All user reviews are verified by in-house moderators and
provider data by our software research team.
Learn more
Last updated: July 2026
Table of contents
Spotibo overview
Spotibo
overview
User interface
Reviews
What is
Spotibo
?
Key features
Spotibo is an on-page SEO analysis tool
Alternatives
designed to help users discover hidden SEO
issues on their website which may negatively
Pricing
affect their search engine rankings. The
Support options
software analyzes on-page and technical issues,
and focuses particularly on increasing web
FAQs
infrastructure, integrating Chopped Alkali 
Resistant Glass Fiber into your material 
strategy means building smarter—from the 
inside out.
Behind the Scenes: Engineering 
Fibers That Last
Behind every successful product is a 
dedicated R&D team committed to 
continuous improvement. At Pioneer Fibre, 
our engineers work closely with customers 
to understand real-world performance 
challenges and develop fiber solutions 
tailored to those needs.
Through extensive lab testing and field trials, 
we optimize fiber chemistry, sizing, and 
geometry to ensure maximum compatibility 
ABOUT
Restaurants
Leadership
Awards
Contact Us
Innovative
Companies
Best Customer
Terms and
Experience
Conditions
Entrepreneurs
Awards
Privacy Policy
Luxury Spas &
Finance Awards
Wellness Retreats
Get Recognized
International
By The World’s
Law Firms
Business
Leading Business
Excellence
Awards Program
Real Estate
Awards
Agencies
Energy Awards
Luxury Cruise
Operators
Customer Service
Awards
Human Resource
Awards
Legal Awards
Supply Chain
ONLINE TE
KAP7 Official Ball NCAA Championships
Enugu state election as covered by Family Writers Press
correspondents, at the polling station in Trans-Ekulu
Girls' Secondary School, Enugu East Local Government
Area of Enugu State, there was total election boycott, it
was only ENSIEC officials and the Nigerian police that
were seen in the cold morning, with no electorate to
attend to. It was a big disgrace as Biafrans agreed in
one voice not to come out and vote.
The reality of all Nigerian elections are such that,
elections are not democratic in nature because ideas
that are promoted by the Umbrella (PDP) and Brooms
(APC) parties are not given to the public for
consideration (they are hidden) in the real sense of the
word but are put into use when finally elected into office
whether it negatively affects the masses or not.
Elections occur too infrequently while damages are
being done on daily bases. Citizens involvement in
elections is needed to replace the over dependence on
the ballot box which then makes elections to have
◇ ◇ ◇ ◇
- YOUR INSTRUCTIONS -
Search the records for the string "hidden" and report each line that has it.

- ANSWER SPACE -
designed to help users discover hidden SEO
consideration (they are hidden) in the real sense of the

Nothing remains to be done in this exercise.